### Source data
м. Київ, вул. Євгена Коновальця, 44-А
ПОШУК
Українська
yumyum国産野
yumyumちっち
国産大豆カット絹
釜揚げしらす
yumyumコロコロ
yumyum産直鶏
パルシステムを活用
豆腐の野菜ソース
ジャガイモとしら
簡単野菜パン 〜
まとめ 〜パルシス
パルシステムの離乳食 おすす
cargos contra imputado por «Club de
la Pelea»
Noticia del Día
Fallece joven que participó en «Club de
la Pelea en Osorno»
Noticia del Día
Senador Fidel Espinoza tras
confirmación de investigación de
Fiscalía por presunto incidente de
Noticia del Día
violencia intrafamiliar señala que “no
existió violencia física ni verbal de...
######
### Source data
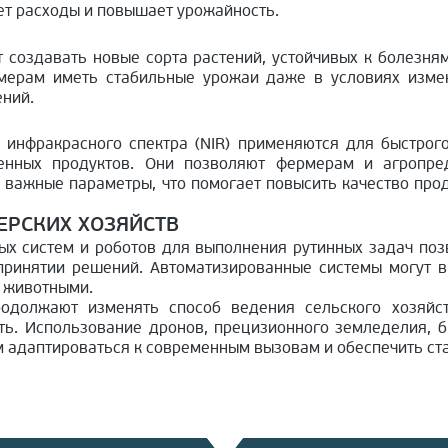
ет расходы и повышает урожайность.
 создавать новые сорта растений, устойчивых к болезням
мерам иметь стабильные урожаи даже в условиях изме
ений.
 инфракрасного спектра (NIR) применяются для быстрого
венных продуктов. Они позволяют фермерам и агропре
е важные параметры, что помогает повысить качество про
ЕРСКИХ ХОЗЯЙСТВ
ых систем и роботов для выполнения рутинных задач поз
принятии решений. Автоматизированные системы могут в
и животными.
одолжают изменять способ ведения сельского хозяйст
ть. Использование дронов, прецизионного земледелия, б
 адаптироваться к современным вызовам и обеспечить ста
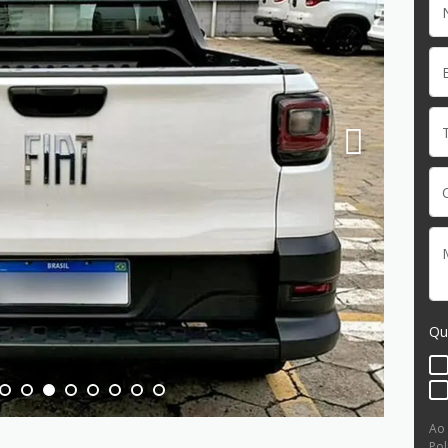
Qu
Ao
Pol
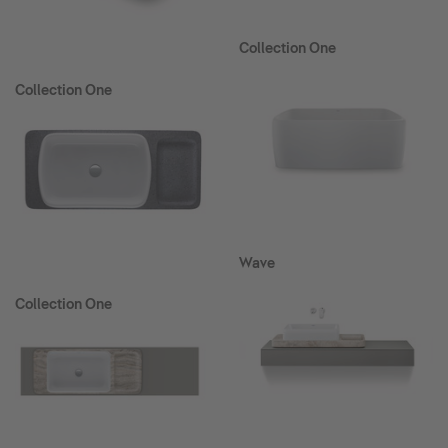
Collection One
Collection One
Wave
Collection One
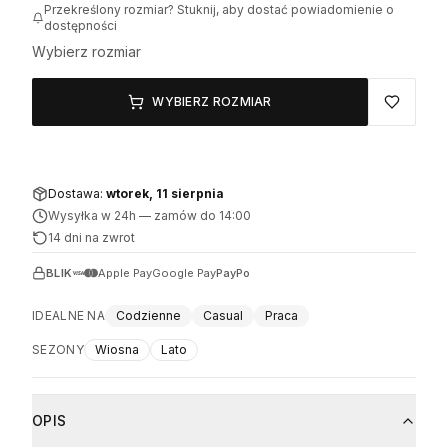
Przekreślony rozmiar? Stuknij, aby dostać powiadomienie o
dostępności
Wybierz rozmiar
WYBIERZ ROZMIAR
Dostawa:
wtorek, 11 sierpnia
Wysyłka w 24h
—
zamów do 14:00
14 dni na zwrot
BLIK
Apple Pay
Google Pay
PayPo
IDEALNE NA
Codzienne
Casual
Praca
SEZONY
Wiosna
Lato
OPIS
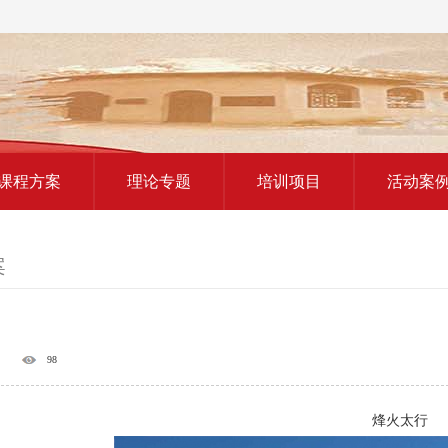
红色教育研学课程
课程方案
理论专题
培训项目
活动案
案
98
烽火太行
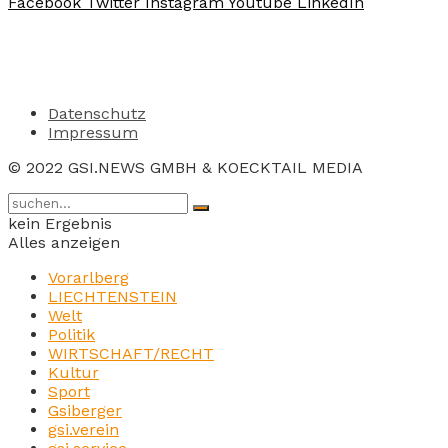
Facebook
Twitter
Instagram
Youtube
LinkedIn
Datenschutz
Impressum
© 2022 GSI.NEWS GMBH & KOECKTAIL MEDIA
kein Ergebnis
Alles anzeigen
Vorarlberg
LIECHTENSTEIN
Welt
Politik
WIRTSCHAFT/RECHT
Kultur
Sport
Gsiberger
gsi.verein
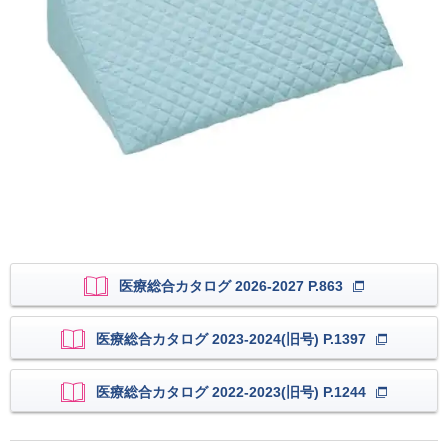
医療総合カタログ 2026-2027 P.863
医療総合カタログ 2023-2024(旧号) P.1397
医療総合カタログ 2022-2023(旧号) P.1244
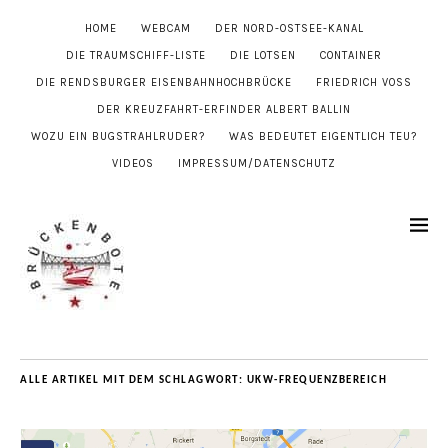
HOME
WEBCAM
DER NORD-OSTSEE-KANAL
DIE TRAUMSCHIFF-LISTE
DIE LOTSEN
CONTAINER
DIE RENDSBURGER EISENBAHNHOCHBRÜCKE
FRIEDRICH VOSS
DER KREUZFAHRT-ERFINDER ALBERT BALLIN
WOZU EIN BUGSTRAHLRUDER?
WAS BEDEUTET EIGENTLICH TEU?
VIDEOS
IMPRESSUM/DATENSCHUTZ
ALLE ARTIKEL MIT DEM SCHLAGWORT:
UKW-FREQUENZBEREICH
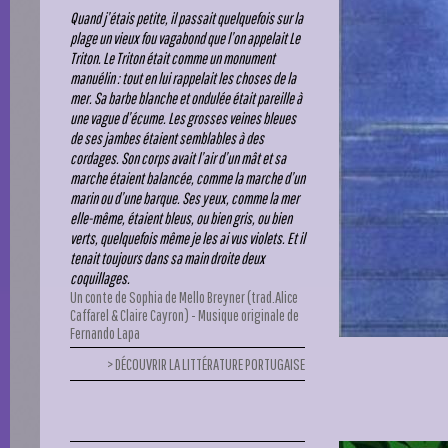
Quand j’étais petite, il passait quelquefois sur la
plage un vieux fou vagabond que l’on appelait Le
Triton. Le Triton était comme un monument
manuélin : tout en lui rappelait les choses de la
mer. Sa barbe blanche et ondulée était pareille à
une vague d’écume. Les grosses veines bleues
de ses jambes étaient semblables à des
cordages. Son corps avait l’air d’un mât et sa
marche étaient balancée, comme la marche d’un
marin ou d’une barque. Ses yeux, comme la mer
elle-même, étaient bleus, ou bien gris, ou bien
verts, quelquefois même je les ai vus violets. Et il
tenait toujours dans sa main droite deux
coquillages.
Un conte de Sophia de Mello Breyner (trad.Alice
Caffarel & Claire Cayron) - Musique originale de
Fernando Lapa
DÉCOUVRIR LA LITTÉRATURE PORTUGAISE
######
### Source data
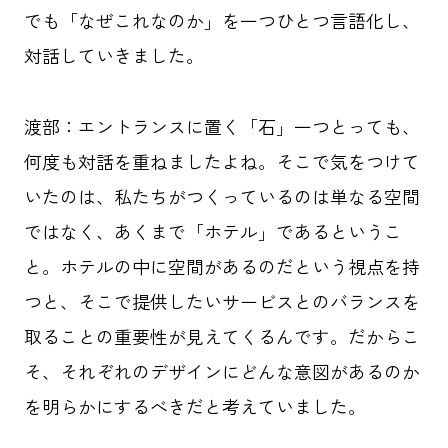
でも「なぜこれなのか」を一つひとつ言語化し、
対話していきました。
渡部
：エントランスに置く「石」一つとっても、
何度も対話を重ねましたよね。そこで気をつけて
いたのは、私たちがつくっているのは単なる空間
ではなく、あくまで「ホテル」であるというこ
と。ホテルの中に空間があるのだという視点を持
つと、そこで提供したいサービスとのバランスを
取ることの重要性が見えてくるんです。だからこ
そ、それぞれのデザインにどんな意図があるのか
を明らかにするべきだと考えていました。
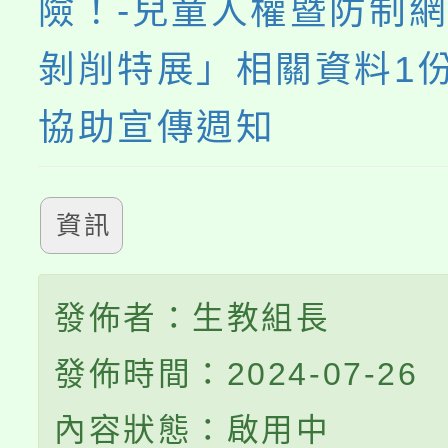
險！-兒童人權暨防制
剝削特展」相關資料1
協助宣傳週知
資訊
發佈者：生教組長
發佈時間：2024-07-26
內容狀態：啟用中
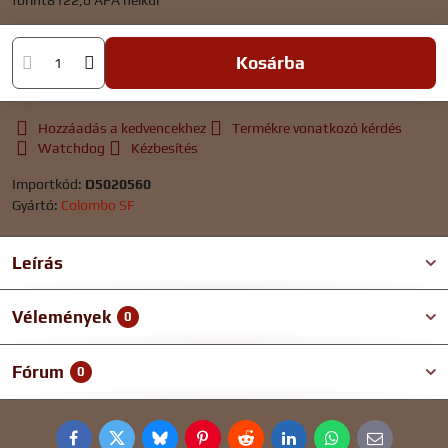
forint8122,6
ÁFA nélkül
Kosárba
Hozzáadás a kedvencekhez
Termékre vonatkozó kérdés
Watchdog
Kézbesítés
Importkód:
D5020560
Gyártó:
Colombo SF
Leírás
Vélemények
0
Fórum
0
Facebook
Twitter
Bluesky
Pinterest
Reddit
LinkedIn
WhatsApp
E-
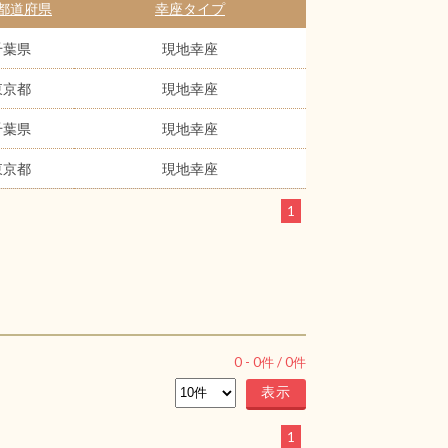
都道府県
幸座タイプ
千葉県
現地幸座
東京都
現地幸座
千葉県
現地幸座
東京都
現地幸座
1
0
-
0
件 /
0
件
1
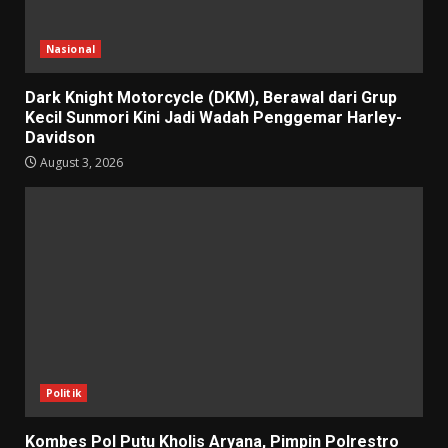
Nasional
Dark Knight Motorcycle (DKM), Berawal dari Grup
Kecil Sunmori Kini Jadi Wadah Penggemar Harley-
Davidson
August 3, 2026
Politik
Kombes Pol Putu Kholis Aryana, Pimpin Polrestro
######
Your answer is the exact run of lines above from the one with "инфракрасного спектра (NIR)" through the one with "DIE RENDSBURGER EISENBAHNHOCHBRÜCKE", both ends included, minus any picture.

 инфракрасного спектра (NIR) применяются для быстрого
венных продуктов. Они позволяют фермерам и агропре
е важные параметры, что помогает повысить качество про
ЕРСКИХ ХОЗЯЙСТВ
ых систем и роботов для выполнения рутинных задач поз
принятии решений. Автоматизированные системы могут в
и животными.
одолжают изменять способ ведения сельского хозяйст
ть. Использование дронов, прецизионного земледелия, б
 адаптироваться к современным вызовам и обеспечить ста
Qu
Ao
Pol
Collection One
Collection One
Wave
Collection One
Przekreślony rozmiar? Stuknij, aby dostać powiadomienie o
dostępności
Wybierz rozmiar
WYBIERZ ROZMIAR
Dostawa:
wtorek, 11 sierpnia
Wysyłka w 24h
—
zamów do 14:00
14 dni na zwrot
BLIK
Apple Pay
Google Pay
PayPo
IDEALNE NA
Codzienne
Casual
Praca
SEZONY
Wiosna
Lato
OPIS
红色教育研学课程
课程方案
理论专题
培训项目
活动案
案
98
烽火太行
Facebook
Twitter
Instagram
Youtube
LinkedIn
Datenschutz
Impressum
© 2022 GSI.NEWS GMBH & KOECKTAIL MEDIA
kein Ergebnis
Alles anzeigen
Vorarlberg
LIECHTENSTEIN
Welt
Politik
WIRTSCHAFT/RECHT
Kultur
Sport
Gsiberger
gsi.verein
医療総合カタログ 2026-2027 P.863
医療総合カタログ 2023-2024(旧号) P.1397
医療総合カタログ 2022-2023(旧号) P.1244
HOME
WEBCAM
DER NORD-OSTSEE-KANAL
DIE TRAUMSCHIFF-LISTE
DIE LOTSEN
CONTAINER
DIE RENDSBURGER EISENBAHNHOCHBRÜCKE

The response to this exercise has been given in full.